Eidolon (2020) by Mike Rollo
CROSSROADS 2021 — program 7
no more carefree laughter
Livestream (with live filmmaker intros!) Thursday, September 23 at 7 pm PDT. Watch the livestream here.
Program online September 23–October 21
facebook event here
program community partner: Center for New Music
CROSSROADS 2021, the (second) quarantine edition, concludes its online edition with works of departure, farewell and suspended, ambivalent locality; at this moment, in this world. Films which look back, which look within or which, in shyness, look outward at the quiet corners of the earthly garden with tentative or wary eyes. Orisons and apotropaic conversations across great, even metaphysical, divides. I accept my nature as a physical form. Silence ever after.
SCREENING: the most fragile of species (2021) by Michael Campos-Quinn; digital video, color, sound, 4 minutes. untitled (teeming) (2021) by Gina Basso; digital video, color, sound, 4 minutes. Eidolon (2020) by Mike Rollo; 16mm screened as digital video, b&w, sound, 4 minutes. Zero Length Spring (2021) by Ross Meckfessel; 16mm screened as digital video, b&w, sound, 16 minutes. uchronia, no.1 (2020) by Kamila Kuc; digital video, color, sound, 4 minutes. re:exposure (2020) by Vicky Smith; 16mm screened as digital video, color, sound, 10 minutes. Kitchen Beets (2019) by Bea Haut; 16mm screened as digital video, b&w, sound, 1 minute. News From Nowhere (2020) by Ben Balcom; digital video, color, sound, 8 minutes. Ghazal no 884 By Bidel (2020) by Niyaz Saghari; digital video, b&w, sound, 3 minutes. The House Is Empty (2021) by Dana Berman Duff; digital video, color, sound, 10 minutes.
TRT: 64 minutes
the most fragile of species (2021) by Michael Campos-Quinn
In the garden–with its constant demands for water and weeding, pruning and mending fences, sowing year after year, going to seed—we brush against the limits of our impact on the present and the frailty of our reach into the future. Filmed at the UC Botanical Garden in Strawberry Canyon, Berkeley CA, on Ohlone traditional land. (Michael Campos-Quinn)

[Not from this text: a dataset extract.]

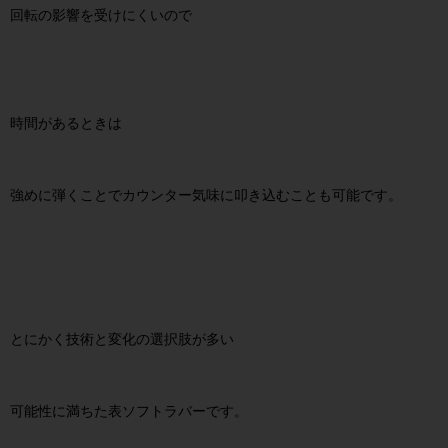
回転の影響を受けにくいので
時間があるときは
強めに弾くことでカウンター気味に叩き込むことも可能です。
とにかく技術と変化の選択肢が多い
可能性に満ちた表ソフトラバーです。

untitled (teeming) (2021) by Gina Basso
Undulating surfaces, shifting horizons and perspectives merge with layered landscapes shimmering in hyper-saturated color and textured brilliance. Within the liminal space of sea and land, a shapeshifting woman—the mythic Selkie—breaks through the watery surface to search for her lost love. This project is a collaboration with ambient duo Animated Matter for their song teeming. Handmade animated sequences and still photography combine with found footage to create a kaleidoscopic, vivid and vibrant video that finds inspiration in early silent film color techniques, microscopic studies and psychedelic abstraction. (Gina Basso)
Eidolon (2020) by Mike Rollo
The seer passes beneath branches, crosses fields, observes the quiet corners of creation. Bright and dark take turns showing their faces, a two-sided phantasm, one energy shape-shifting through time. The seer makes note, gleans eidolons. (Mike Rollo)
Zero Length Spring (2021) by Ross Meckfessel
A walk through corridors and rooms culminates in a familial Reiki session—searching for what’s underneath and within. Zero Length Spring is an apotropaic film, imprinted by rituals and symbols, basking in ruptures of the body and the earth. ASMR brush tracks, the language of self-help therapy, film surface abrasions and alleged paranormal photos, combine to give shape to various unseeable forces. You’re worth it, you deserve love, you can grow. (Ross Meckfessel)
uchronia, no.1 (2020) by Kamila Kuc
Past time, suspended time. Macro vision serves as a tool to experience what has long been known. Perceptual tension between the in and out of focus, between enquiry and observation, abstraction and representation persuade the body to look and experience more intently. At once disturbing and nostalgic, the soundtrack lures the viewer into a claustrophobic and apocalyptic space as we have to find new ways of being with the world. Filmed and recorded during the COVID-19 lockdown in Waterlow Park, London and Guilden Morden, Cambridgeshire. (Kamila Kuc)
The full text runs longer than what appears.